Finding My Identity through Music

By Adeline Wheeler



Choosing whether to get involved with the arts in 6th grade has been one of the decisions that has changed my life’s trajectory. I’m sure I’m not alone in this statement. Throughout the rest of my middle and high school years playing the flute has given me a reason to come to school, shown me how to work as and for a team, and introduced me to some of my greatest friends.


Early Years Many years ago when I decided on the flute, it didn’t feel like much of a decision. Playing it felt pretty natural, and I thoroughly enjoyed practicing and learning how to play. I also felt like I fit in with the other students who were learning. After feeling left out for not playing a sport for most of my life, I finally had a hobby to tell people about myself. I got more involved in music by taking private lessons and joining pretty much any group in high school that included flute. I always felt a sense of belonging within the music department, metaphorically with the people and philosophies, and physically within the school building. I was a part of honor bands, specifically Columbus Youth Symphonic Band, which rehearsed weekly, and where I met many new people from all around Columbus that I had so much in common with. A lot of my academic and social time was spent practicing or with music people.


Moving to College When transitioning into college, I knew I didn’t want to give up this community. I started as a double major of Accounting and Flute Performance. I enjoyed continuing to improve at the flute, but I knew the other music classes were not what I would use during my career. Additionally, splitting my time between two disciplines didn’t allow me to really feel like I belonged in either.


Changing Direction I decided that I would change my flute performance major to a co-major in Arts Management to continue my studies of music, but in a different aspect. This was an incredibly difficult decision because I knew this would take away the academic pressure to practice flute and that I would inevitably lose a lot of skill that I had crafted for so many years. What I didn’t realize would be even harder, was to lose the sense of identity I had gained through playing flute. I no longer have communities where everyone enjoys playing music in common. I feel like I no longer can answer “I play the flute” to common questions such as “What’s a fun fact about you?” or “What do you like to do in your free time?” because I don’t practice as seriously and as often as I used to.


Finding Balance I am currently finding a balance between academics and my hobby of playing the flute, along with my newfound interest in the music industry. My interest has been nurtured by the classes I have taken such as: Intro to Arts Management, Intro to Music Business, and Arts Marketing. Exploring these different aspects introduce me to insight on how the industry operates. The projects I have worked on such as research projects on Girls Write Nashville and Taylor Swift, as well as helping program and market the Electric Roots Festival excite me. I am inspired to dig deeper into these topics and themes within the industry to create meaningful change. Through these classes, I am also finding people within the Arts Management co-major who share common interests and communities like the ones I found within the band. But mainly, to fill this missing piece of identity, I am working introspectively to realize that my identity as a human is continuous and ever changing.

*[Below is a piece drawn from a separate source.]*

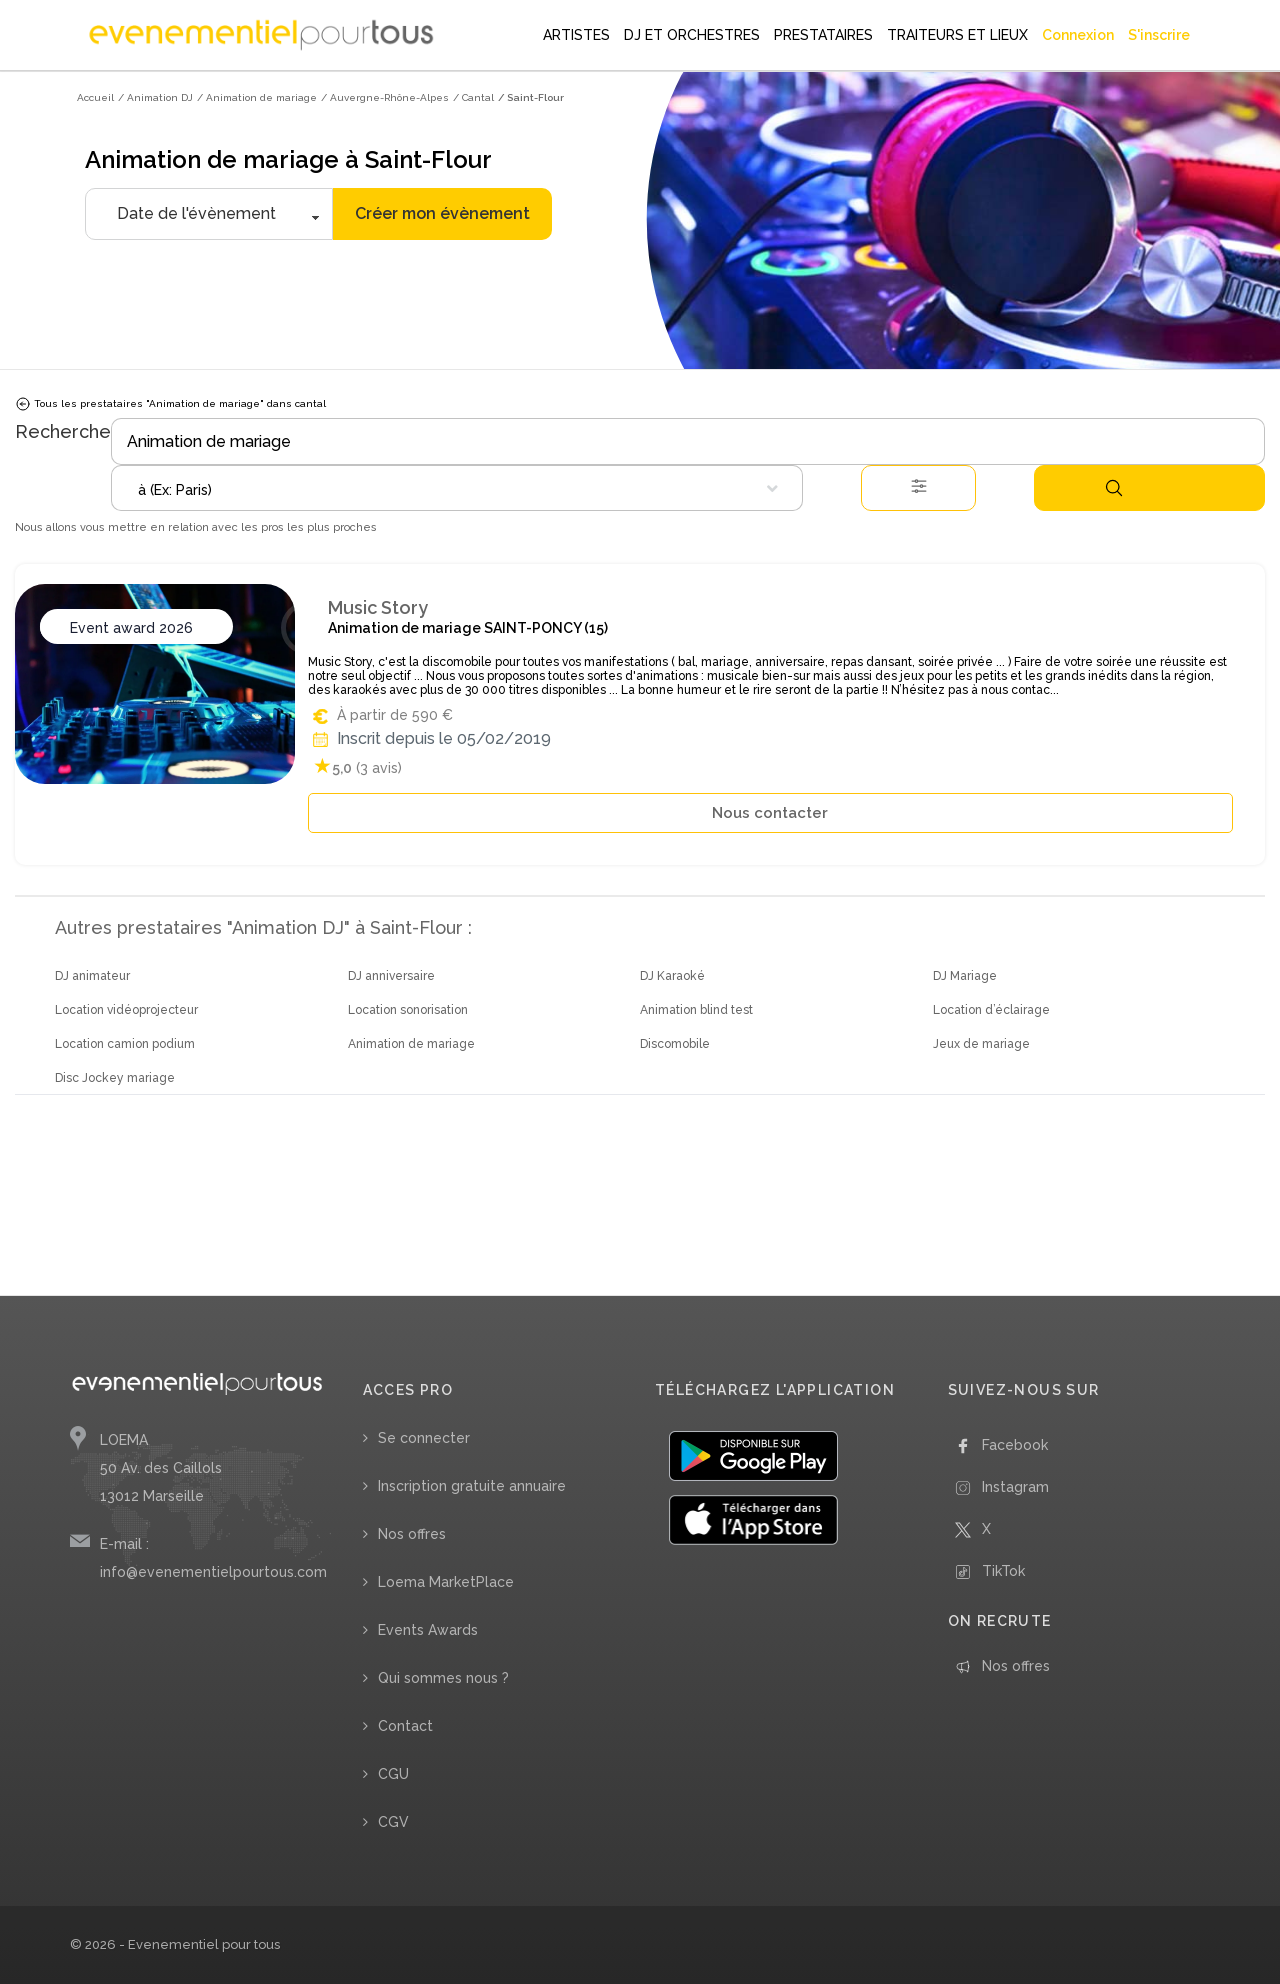 The image size is (1280, 1984). Describe the element at coordinates (424, 1438) in the screenshot. I see `Se connecter` at that location.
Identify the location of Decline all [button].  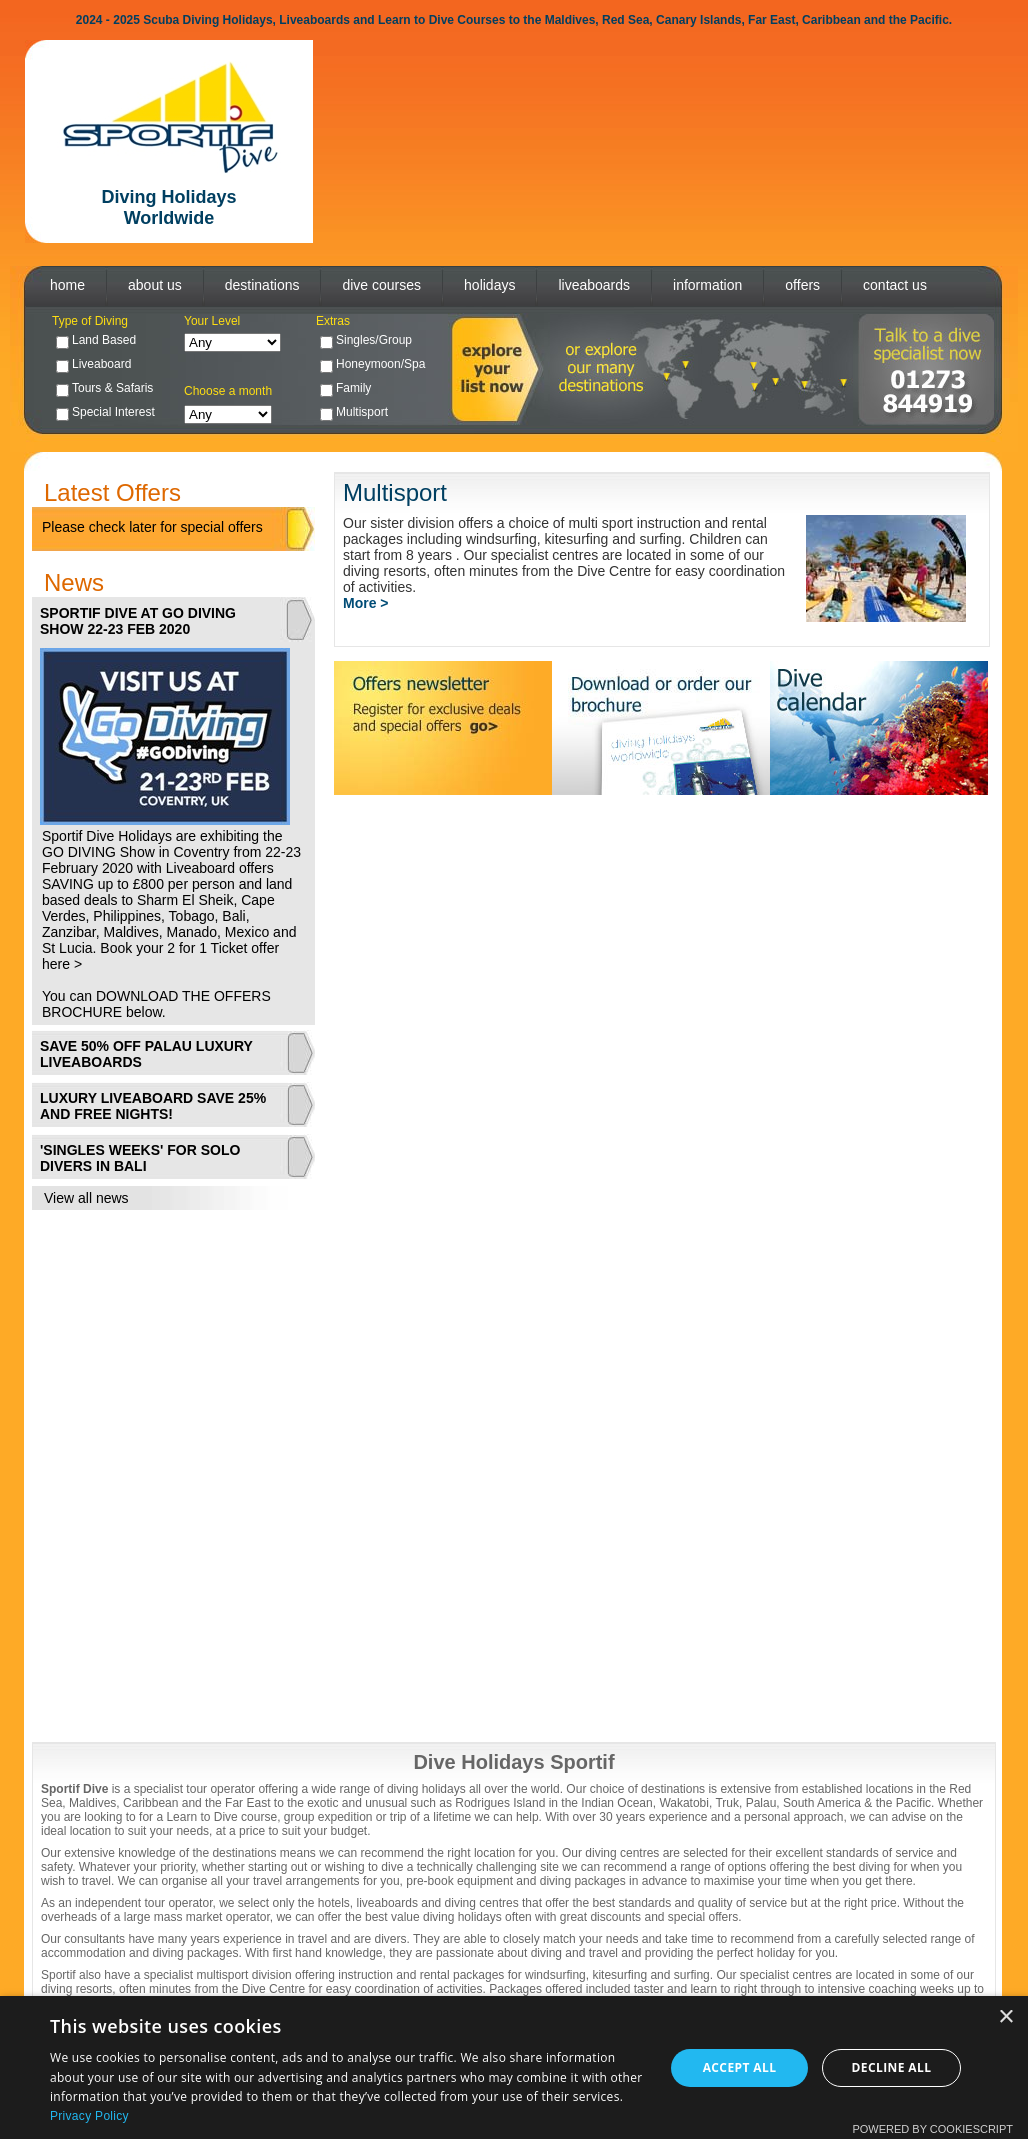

I am not a flute player one day because I played the flute, and I am not only a student the next day because I didn’t. Different ways I spend my time all contribute to define me, and different stages in my life will naturally have different focuses.





Adeline Wheeler is a sophomore Accountancy major and Arts Management co-major. She is interested in adding ‘reason behind the numbers’ as an accountant in the music industry. Currently, she is gaining experience as well as meeting musicians by serving as treasurer for High Street Records- a student run record label on campus.